Company’s signs lure impulse buyers

Fairfield’s InnoMark Communications creates wide range of displays.

FAIRFIELD — A stroll through a department or grocery store shows the fruits of InnoMark Communications’ labor.

That’s because the Butler County company can create “anything that’s in a retail store” in terms of retail signage, according to owner Paul Molyneaux.

That includes temporary displays that are up for six weeks or less, more permanent displays that are in place between six weeks to several years and permanent displays, such as signs listing the contents of an aisle.

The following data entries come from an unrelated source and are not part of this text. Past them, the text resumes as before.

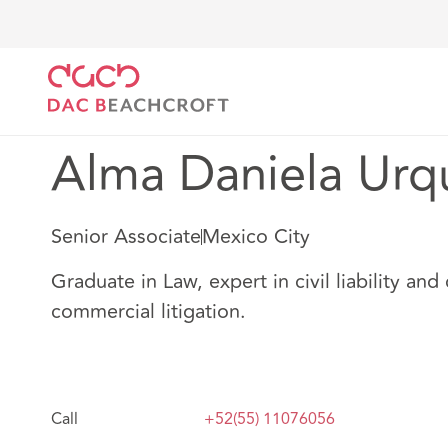
Home
Our people
Alma Daniela Urquiza
Alma Daniela Urq
Senior Associate
Mexico City
Graduate in Law, expert in civil liability and 
commercial litigation.
Call
+52(55) 11076056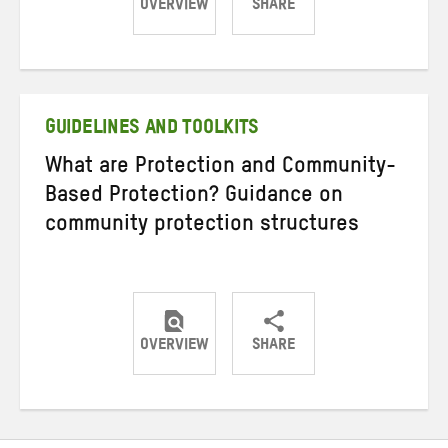
OVERVIEW
SHARE
Share
Share
Share
on
on
on
Twitter
Facebook
email
GUIDELINES AND TOOLKITS
What are Protection and Community-
Based Protection? Guidance on
community protection structures
OVERVIEW
SHARE
Share
Share
Share
on
on
on
Twitter
Facebook
email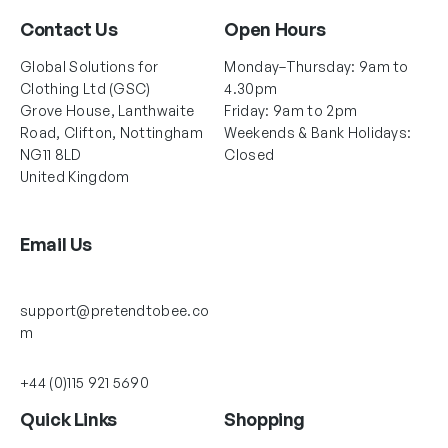
Contact Us
Open Hours
Global Solutions for
Monday–Thursday: 9am to
Clothing Ltd (GSC)
4.30pm
Grove House, Lanthwaite
Friday: 9am to 2pm
Road, Clifton, Nottingham
Weekends & Bank Holidays:
NG11 8LD
Closed
United Kingdom
Email Us
support@pretendtobee.co
m
+44 (0)115 921 5690
Quick Links
Shopping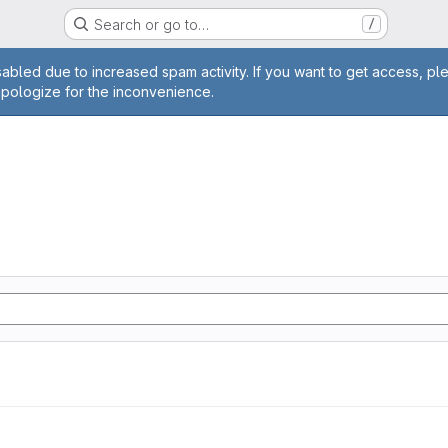
Search or go to…
/
age
abled due to increased spam activity. If you want to get access, pl
apologize for the inconvenience.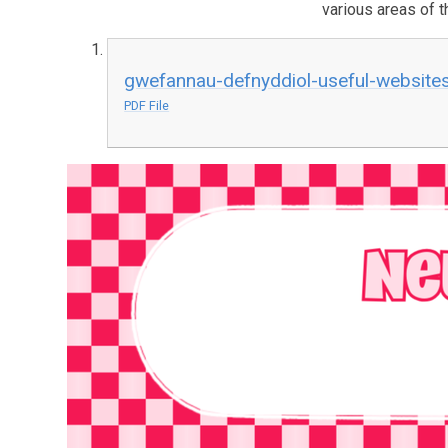
various areas of t
gwefannau-defnyddiol-useful-website
PDF File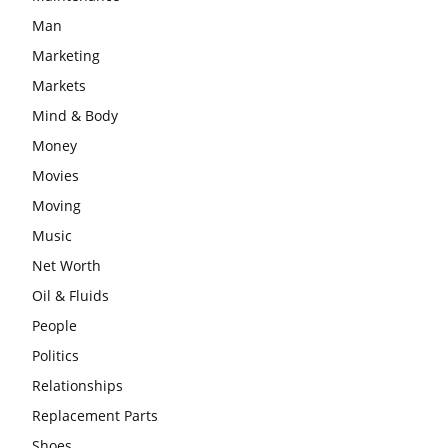
Man
Marketing
Markets
Mind & Body
Money
Movies
Moving
Music
Net Worth
Oil & Fluids
People
Politics
Relationships
Replacement Parts
Shoes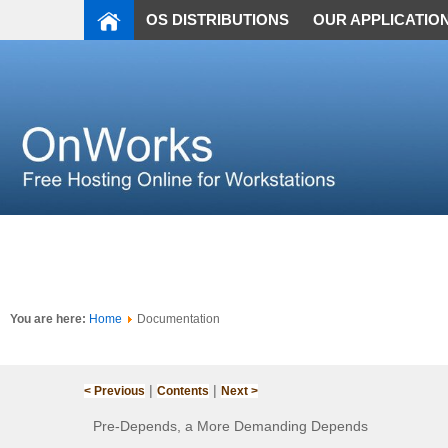
OS DISTRIBUTIONS
OUR APPLICATIO
You are here:
Home
Documentation
|
|
< Previous
Contents
Next >
Pre-Depends, a More Demanding Depends‌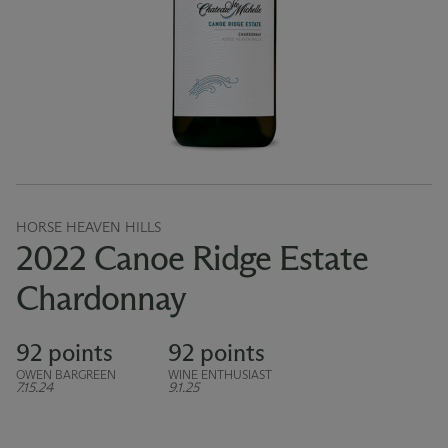
HORSE HEAVEN HILLS
2022 Canoe Ridge Estate
Chardonnay
92 points
92 points
OWEN BARGREEN
WINE ENTHUSIAST
7.15.24
9.1.25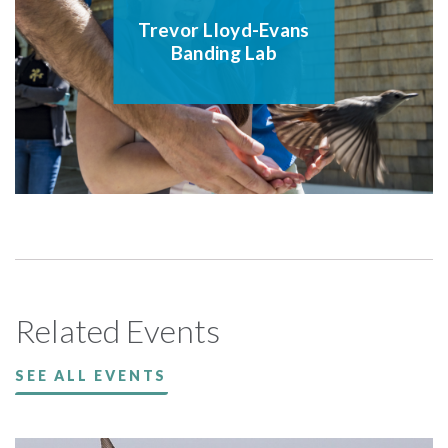
Trevor Lloyd-Evans
Banding Lab
Related Events
SEE ALL EVENTS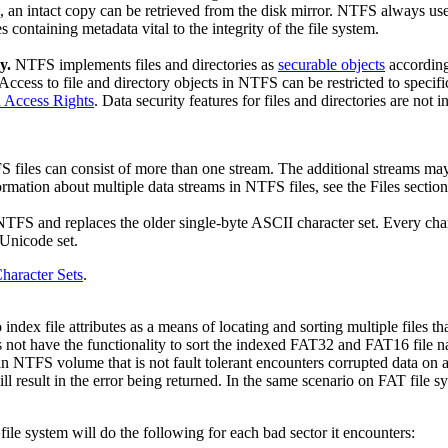
, an intact copy can be retrieved from the disk mirror. NTFS always use
es containing metadata vital to the integrity of the file system.
y.
NTFS implements files and directories as
securable objects
according
 Access to file and directory objects in NTFS can be restricted to specif
d Access Rights
. Data security features for files and directories are not 
 files can consist of more than one stream. The additional streams may
formation about multiple data streams in NTFS files, see the Files section
NTFS and replaces the older single-byte ASCII character set. Every char
 Unicode set.
haracter Sets
.
index file attributes as a means of locating and sorting multiple files 
es not have the functionality to sort the indexed FAT32 and FAT16 file 
NTFS volume that is not fault tolerant encounters corrupted data on a cl
l result in the error being returned. In the same scenario on FAT file s
ile system will do the following for each bad sector it encounters: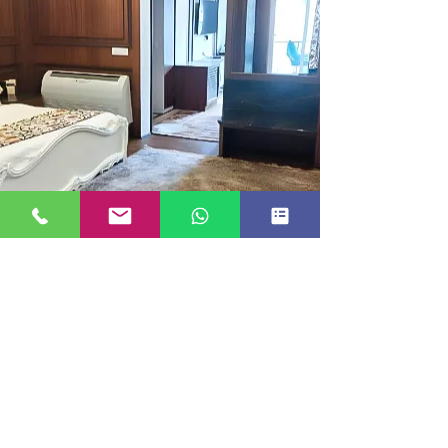
EXECUTIVE ROOM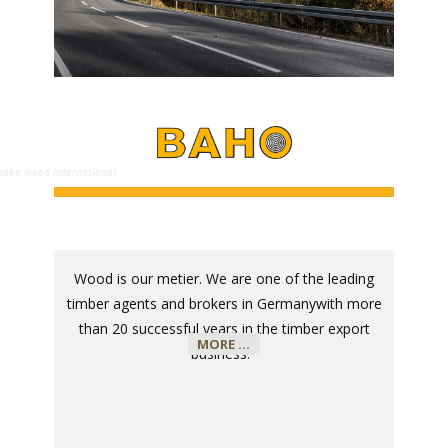
e wood international
Wood is our metier. We are one of the leading
timber agents and brokers in Germany
with more
than 20 successful years in the timber export
MORE ...
business
.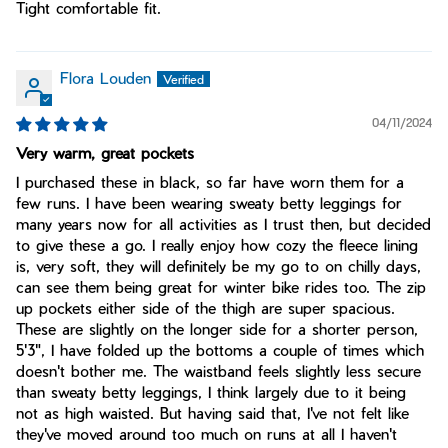
Tight comfortable fit.
Flora Louden
04/11/2024
Very warm, great pockets
I purchased these in black, so far have worn them for a
few runs. I have been wearing sweaty betty leggings for
many years now for all activities as I trust then, but decided
to give these a go. I really enjoy how cozy the fleece lining
is, very soft, they will definitely be my go to on chilly days,
can see them being great for winter bike rides too. The zip
up pockets either side of the thigh are super spacious.
These are slightly on the longer side for a shorter person,
5'3", I have folded up the bottoms a couple of times which
doesn't bother me. The waistband feels slightly less secure
than sweaty betty leggings, I think largely due to it being
not as high waisted. But having said that, I've not felt like
they've moved around too much on runs at all I haven't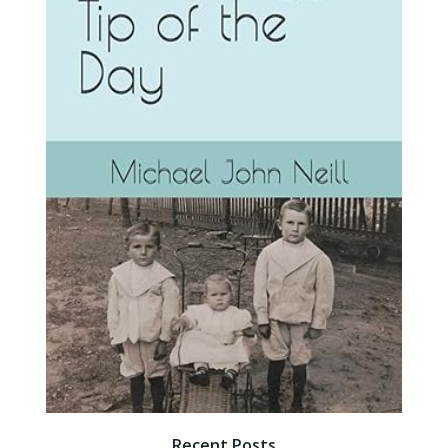
Recent Posts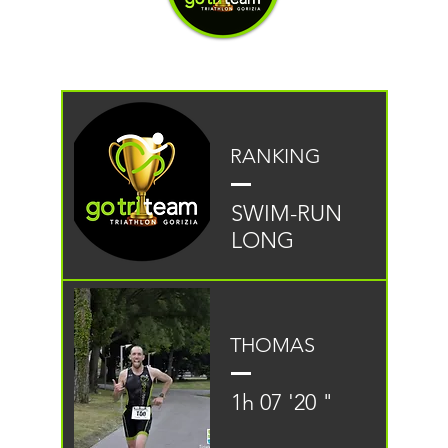
RANKING
SWIM-RUN
LONG
THOMAS
1h 07 '20 "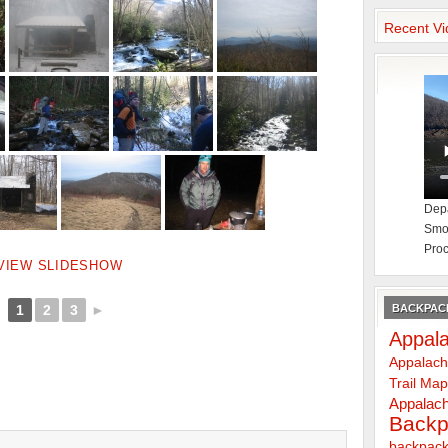
Recent Vi
Depa
Smok
Proc
VIEW SLIDESHOW
BACKPACK
1
2
3
►
Appala
Appalach
Trail Ma
Appalach
Backp
backpack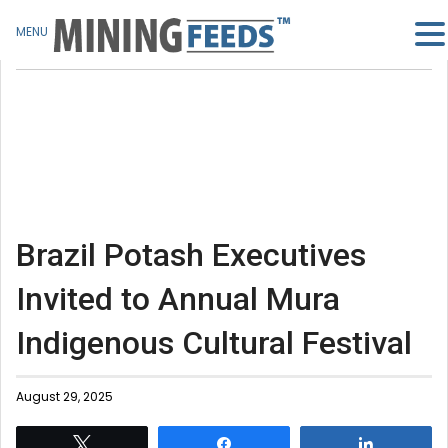
MENU
Brazil Potash Executives
Invited to Annual Mura
Indigenous Cultural Festival
August 29, 2025
Tweet
Share
Share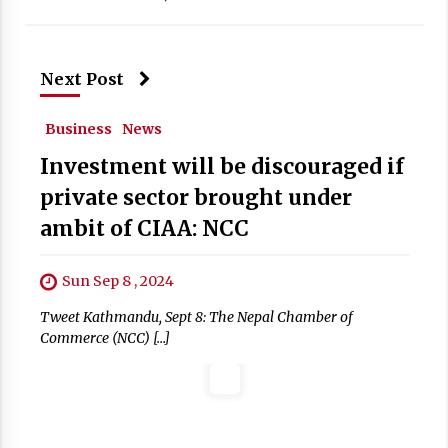
Next Post
Business
News
Investment will be discouraged if
private sector brought under
ambit of CIAA: NCC
Sun Sep 8 , 2024
Tweet Kathmandu, Sept 8: The Nepal Chamber of
Commerce (NCC) […]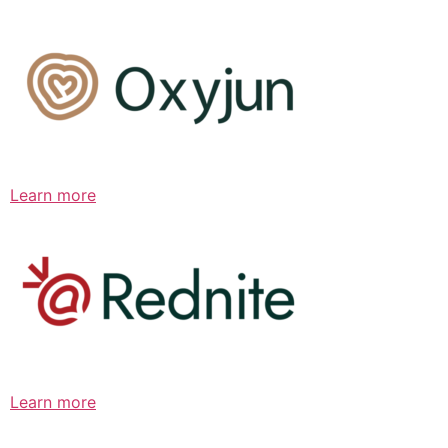
Learn more
Learn more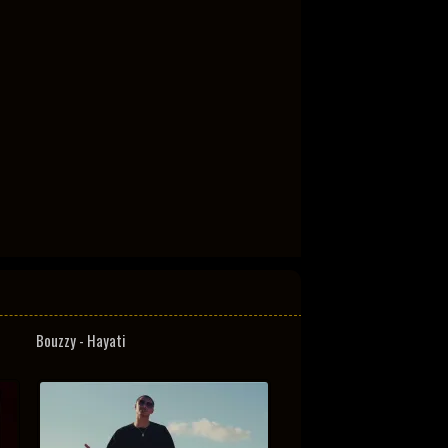
Bouzzy - Hayati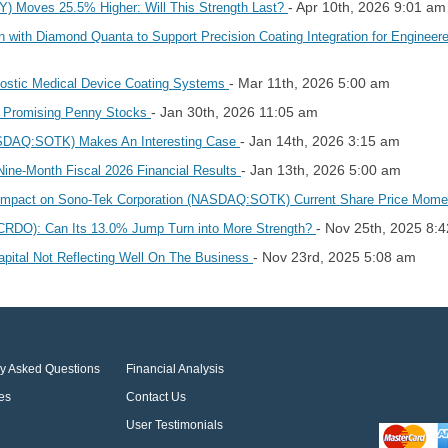
- Apr 10th, 2026 9:01 am
oves 25.5% Higher: Will This Strength Last?
 with Diamond Quanta to Support Precision Coating Integration for Enginee
- Mar 11th, 2026 5:00 am
ostic Medical Device Coating Systems
- Jan 30th, 2026 11:05 am
r Promising Penny Stocks
- Jan 14th, 2026 3:15 am
SDAQ:SOTK) Makes An Interesting Case
- Jan 13th, 2026 5:00 am
Nine-Month Fiscal 2026 Financial Results
 Impact on Sono-Tek Corporation (NASDAQ:SOTK) Current Share Price Mo
- Nov 25th, 2025 8:
(CRDO): Can Its 13.0% Jump Turn into More Strength?
- Nov 23rd, 2025 5:08 am
ital Not Reflecting Well On The Business
ly Asked Questions
Financial Analysis
es
Contact Us
User Testimonials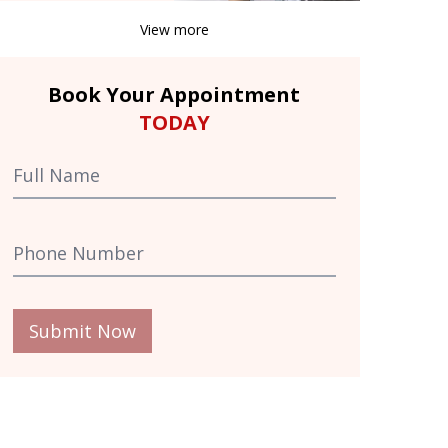
View more
Book Your Appointment
TODAY
Submit Now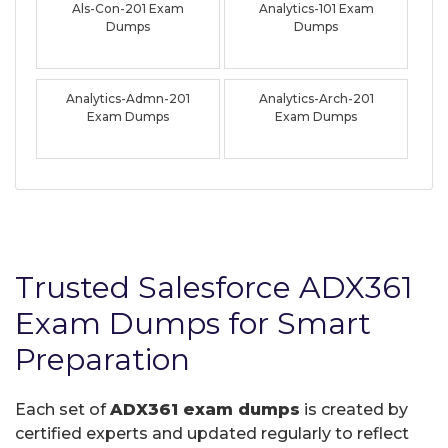
Als-Con-201 Exam
Analytics-101 Exam
Dumps
Dumps
Analytics-Admn-201
Analytics-Arch-201
Exam Dumps
Exam Dumps
Trusted Salesforce ADX361
Exam Dumps for Smart
Preparation
Each set of
ADX361 exam dumps
is created by
certified experts and updated regularly to reflect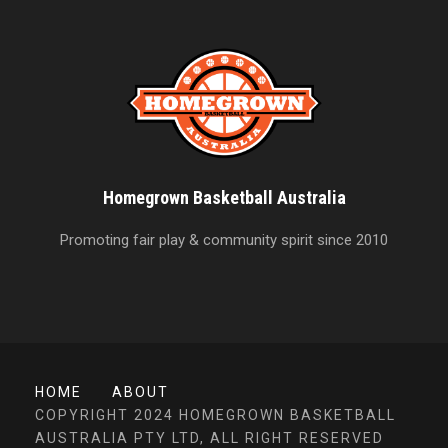
Homegrown Basketball Australia
Promoting fair play & community spirit since 2010
HOME
ABOUT
COPYRIGHT 2024 HOMEGROWN BASKETBALL
AUSTRALIA PTY LTD, ALL RIGHT RESERVED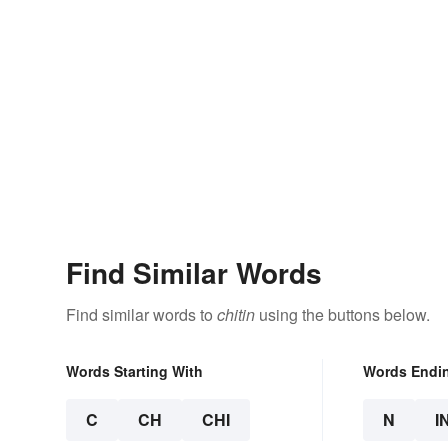
Find Similar Words
Find similar words to
chitin
using the buttons below.
Words Starting With
Words Endi
C
CH
CHI
N
I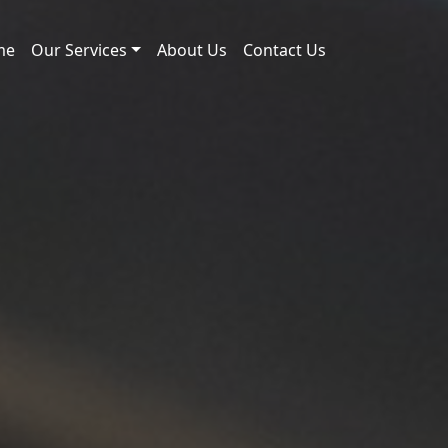
me
Our Services
About Us
Contact Us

The company is “a fully integrated, middle-market company that specializes in the designing, marketing and manufacturing of visual merchandising materials,” said Molyneaux, who formed the company with Gary Boens and Bill Fair in 1991 when they purchased Printing Service Company.

The signs and displays are generally made of corrugated cardboard, and InnoMark laminates high-quality lithographic materials to the corrugated cardboard, Molyneaux said. All the lithographic printing is done in InnoMark’s Vandalia, Springboro or Richmond, Ind., facilities, he said.

“A large percent of the graphics that are generated in those plants will come down here to our Fairfield operation, and that’s where the finishing is done,” Molyneaux said. “We take those graphics and we laminate it to corrugated or foamcore and we generate something as simple as a retail sign or something as complex as a multidimensional display, which could have lights, sound cards or motion motors in it.”

Besides having its headquarters and finishing plant in Fairfield, InnoMark’s design capabilities are also there.

“The heartbeat of InnoMark is its design capabilities,” Molyneaux said. “We have probably one of the industries top structural design departments here in Fairfield. Before we start printing anything ... there has to be ideation, there has to be creativity. These guys and gals, they put structure to our clients’ ideas or they present our clients with ideas.”

Those ideas are seen nationwide at retailers such as Walmart, consumer products companies, such as Procter & Gamble, and cell phone manufacturers.

“They work on computer conceptualization through CAD software and they prototype here. It’s the intellectual property of our business that really distinguishes us from our competitors.”

“In the markets that we’re in, we probably have the largest breadth of products and services. We are truly an integrated visual merchandising display company,” Molyneaux said.